(What you should do) Print, exactly as written, the line in the entries below that contains "Nossa Linha Ecológica Traz" and every line after it up to and including the last. Omit pictures.

##### Dataset excerpts #####

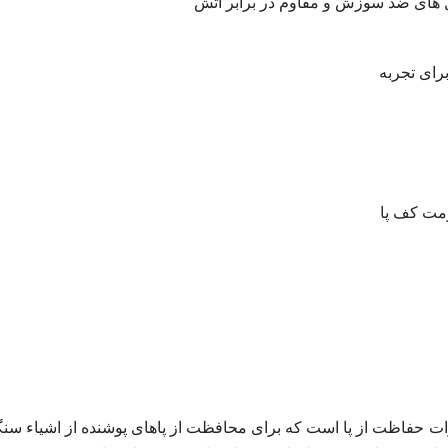
گل های ضد سوزش و مقاوم در برابر آتش
رای تجربه
ومت کف پا
حفاظت از پا است که برای محافظت از پاهای پوشنده از اشیاء سنگ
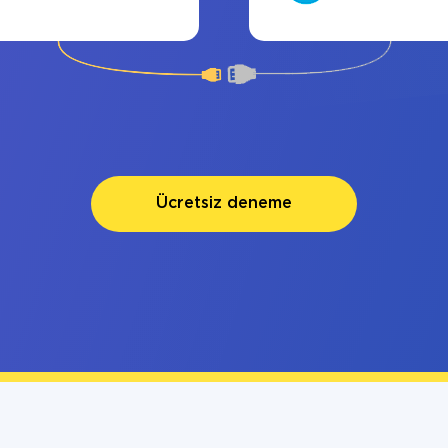
Ücretsiz deneme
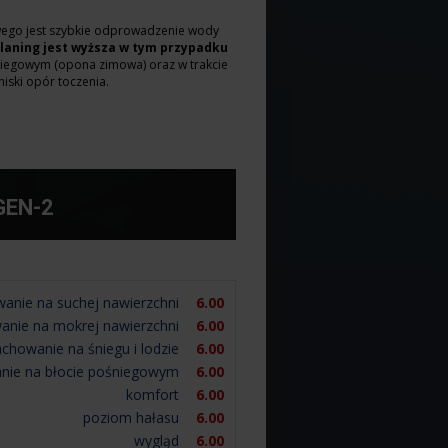
kowego jest szybkie odprowadzenie wody
aning jest wyższa w tym przypadku
niegowym (opona zimowa) oraz w trakcie
niski opór toczenia.
GEN-2
anie na suchej nawierzchni
6.00
anie na mokrej nawierzchni
6.00
achowanie na śniegu i lodzie
6.00
nie na błocie pośniegowym
6.00
komfort
6.00
poziom hałasu
6.00
wygląd
6.00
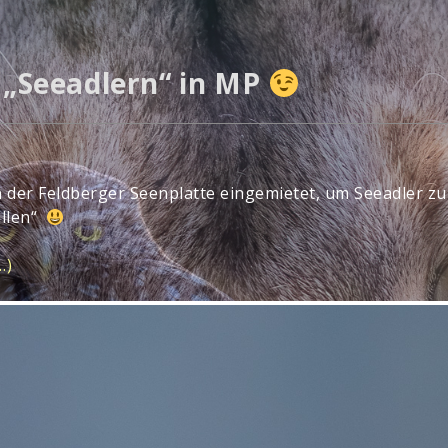
 „Seeadlern“ in MP
 der Feldberger Seenplatte eingemietet, um Seeadler zu 
allen“
…)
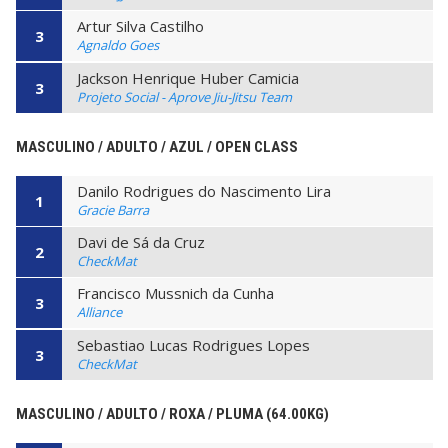
Artur Silva Castilho
3
Agnaldo Goes
Jackson Henrique Huber Camicia
3
Projeto Social - Aprove Jiu-Jitsu Team
MASCULINO / ADULTO / AZUL / OPEN CLASS
Danilo Rodrigues do Nascimento Lira
1
Gracie Barra
Davi de Sá da Cruz
2
CheckMat
Francisco Mussnich da Cunha
3
Alliance
Sebastiao Lucas Rodrigues Lopes
3
CheckMat
MASCULINO / ADULTO / ROXA / PLUMA (64.00KG)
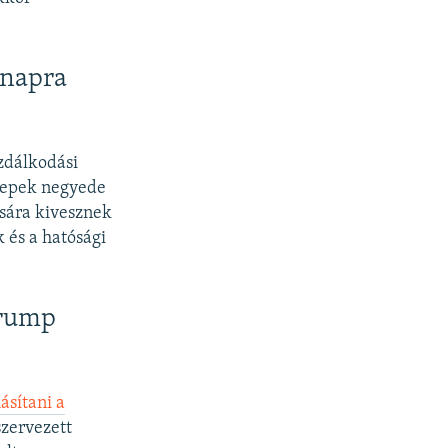
ónapra
azdálkodási
elepek negyede
ására kivesznek
 és a hatósági
Trump
sítani a
szervezett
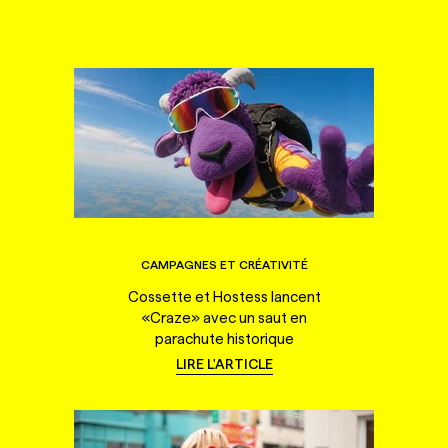
CAMPAGNES ET CRÉATIVITÉ
Cossette et Hostess lancent
«Craze» avec un saut en
parachute historique
LIRE L'ARTICLE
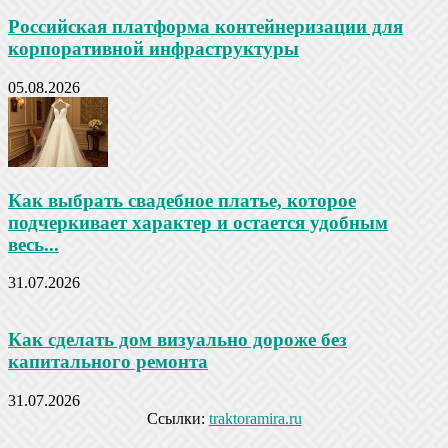
Российская платформа контейнеризации для
корпоративной инфраструктуры
05.08.2026
Как выбрать свадебное платье, которое
подчеркивает характер и остается удобным
весь...
31.07.2026
Как сделать дом визуально дороже без
капитального ремонта
31.07.2026
Ссылки:
traktoramira.ru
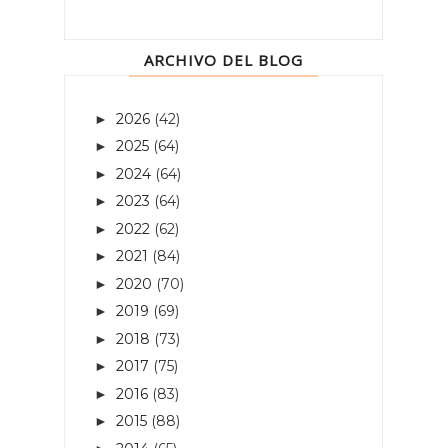
ARCHIVO DEL BLOG
2026
(42)
►
2025
(64)
►
2024
(64)
►
2023
(64)
►
2022
(62)
►
2021
(84)
►
2020
(70)
►
2019
(69)
►
2018
(73)
►
2017
(75)
►
2016
(83)
►
2015
(88)
►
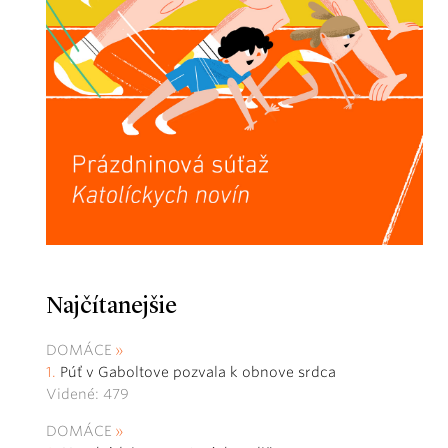
Najčítanejšie
DOMÁCE
Púť v Gaboltove pozvala k obnove srdca
Videné: 479
DOMÁCE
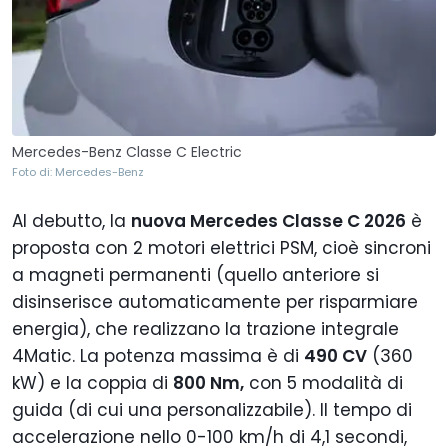
Mercedes-Benz Classe C Electric
Foto di: Mercedes-Benz
Al debutto, la
nuova Mercedes Classe C 2026
è
proposta con 2 motori elettrici PSM, cioè sincroni
a magneti permanenti (quello anteriore si
disinserisce automaticamente per risparmiare
energia), che realizzano la trazione integrale
4Matic. La potenza massima è di
490 CV
(360
kW) e la coppia di
800 Nm,
con 5 modalità di
guida (di cui una personalizzabile). Il tempo di
accelerazione nello 0-100 km/h di 4,1 secondi,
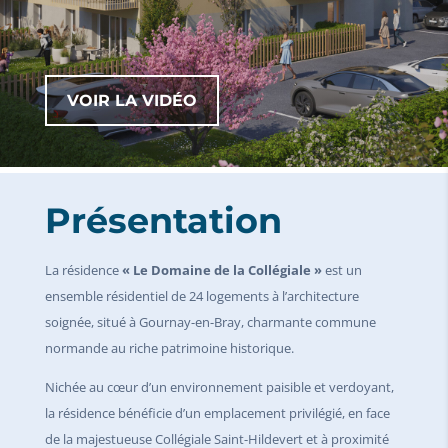
VOIR LA VIDÉO
Présentation
La résidence
« Le Domaine de la Collégiale »
est un
ensemble résidentiel de 24 logements à l’architecture
soignée, situé à Gournay-en-Bray, charmante commune
normande au riche patrimoine historique.
Nichée au cœur d’un environnement paisible et verdoyant,
la résidence bénéficie d’un emplacement privilégié, en face
de la majestueuse Collégiale Saint-Hildevert et à proximité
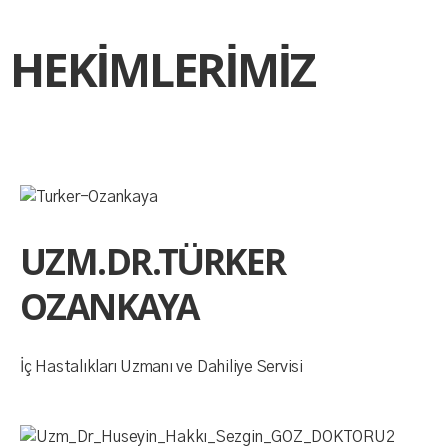
HEKİMLERİMİZ
UZM.DR.TÜRKER
OZANKAYA
İç Hastalıkları Uzmanı ve Dahiliye Servisi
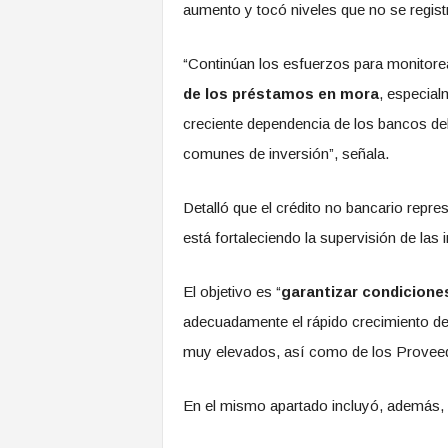
aumento y tocó niveles que no se regis
“Continúan los esfuerzos para monitore
de los préstamos en mora
, especia
creciente dependencia de los bancos del
comunes de inversión”, señala.
Detalló que el crédito no bancario repres
está fortaleciendo la supervisión de las 
El objetivo es “
garantizar condicione
adecuadamente el rápido crecimiento de
muy elevados, así como de los Proveedo
En el mismo apartado incluyó, además,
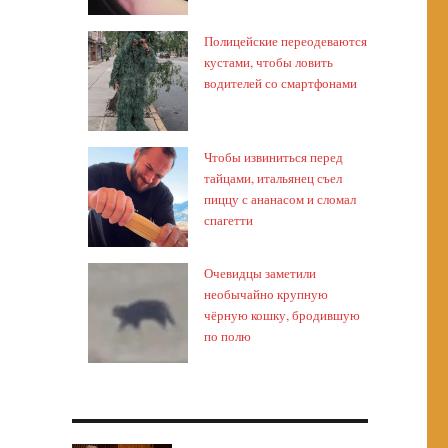
Полицейские переодеваются
кустами, чтобы ловить
водителей со смартфонами
Чтобы извиниться перед
тайцами, итальянец съел
пиццу с ананасом и сломал
спагетти
Очевидцы заметили
необычайно крупную
чёрную кошку, бродившую
по полю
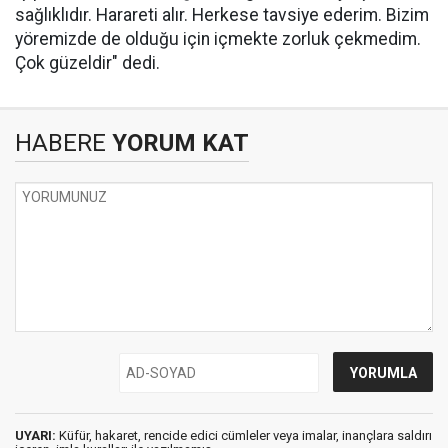
sağlıklıdır. Harareti alır. Herkese tavsiye ederim. Bizim
yöremizde de olduğu için içmekte zorluk çekmedim.
Çok güzeldir" dedi.
HABERE
YORUM KAT
UYARI:
Küfür, hakaret, rencide edici cümleler veya imalar, inançlara saldırı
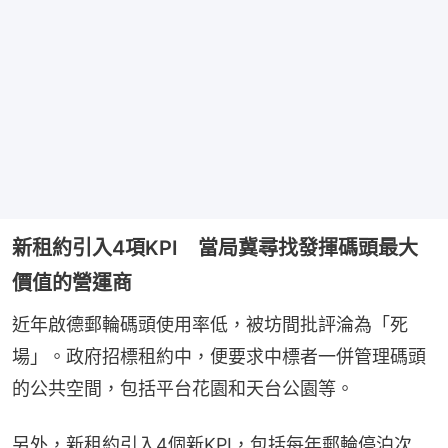
新租約引入4項KPI 當局冀尋找發揮碼頭最大
價值的營運商
近年啟德郵輪碼頭使用率低，被坊間批評淪為「死
場」。政府招標租約中，便要求中標者一併管理碼頭
的公共空間，包括平台花園和天台公園等。
另外，新租約引入4個新KPI，包括每年郵輪停泊次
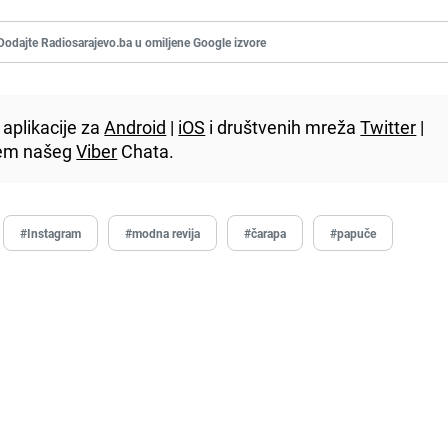
Dodajte Radiosarajevo.ba u omiljene Google izvore
aplikacije za
Android
|
iOS
i društvenih mreža
Twitter
|
utem našeg
Viber
Chata.
#Instagram
#modna revija
#čarapa
#papuče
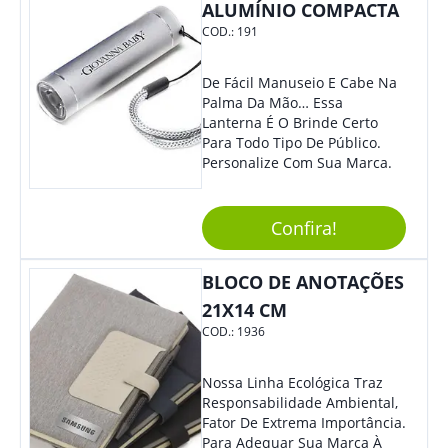
Dia A Dia. Personalize-O Com
ALUMÍNIO COMPACTA
Sua Marca E Tenha Ainda
COD.:
191
Mais Destaque Em Eventos E
Feiras De Negócios.
De Fácil Manuseio E Cabe Na
Palma Da Mão… Essa
Lanterna É O Brinde Certo
Para Todo Tipo De Público.
Personalize Com Sua Marca.
Confira!
BLOCO DE ANOTAÇÕES
21X14 CM
COD.:
1936
Nossa Linha Ecológica Traz
Responsabilidade Ambiental,
Fator De Extrema Importância.
Para Adequar Sua Marca À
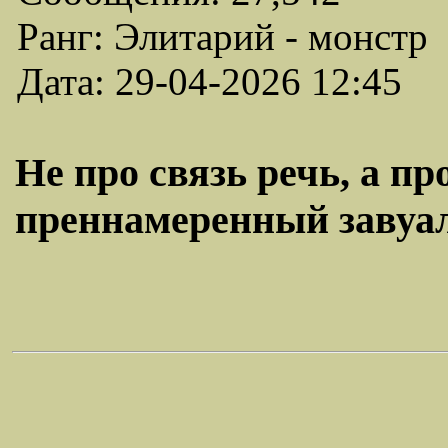
Ранг: Элитарий - монстр
Дата: 29-04-2026 12:45
Не про связь речь, а пр
преннамеренный завуал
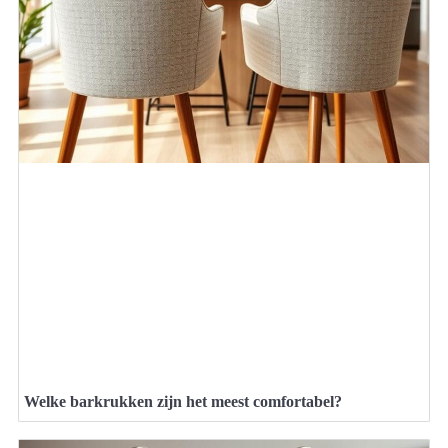
Welke barkrukken zijn het meest comfortabel?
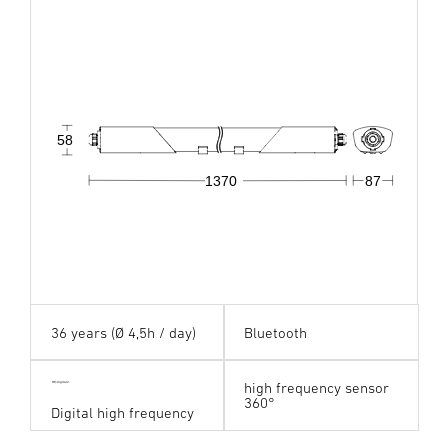
58
1370
87
36 years (Ø 4,5h / day)
Bluetooth
high frequency sensor
HF digital24
360°
Digital high frequency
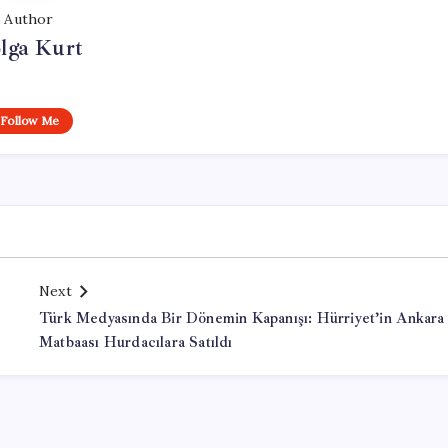
Author
lga Kurt
Follow Me
Next
Türk Medyasında Bir Dönemin Kapanışı: Hürriyet’in Ankara
Matbaası Hurdacılara Satıldı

#####

(Result of the task)
Nossa Linha Ecológica Traz
Responsabilidade Ambiental,
Fator De Extrema Importância.
Para Adequar Sua Marca À
Ранг: Элитарий - монстр
Дата: 29-04-2026 12:45
Не про связь речь, а пр
преннамеренный завуал
Welke barkrukken zijn het meest comfortabel?
58
1370
87
36 years (Ø 4,5h / day)
Bluetooth
high frequency sensor
HF digital24
360°
Digital high frequency
Author
lga Kurt
Follow Me
Next
Türk Medyasında Bir Dönemin Kapanışı: Hürriyet’in Ankara
Matbaası Hurdacılara Satıldı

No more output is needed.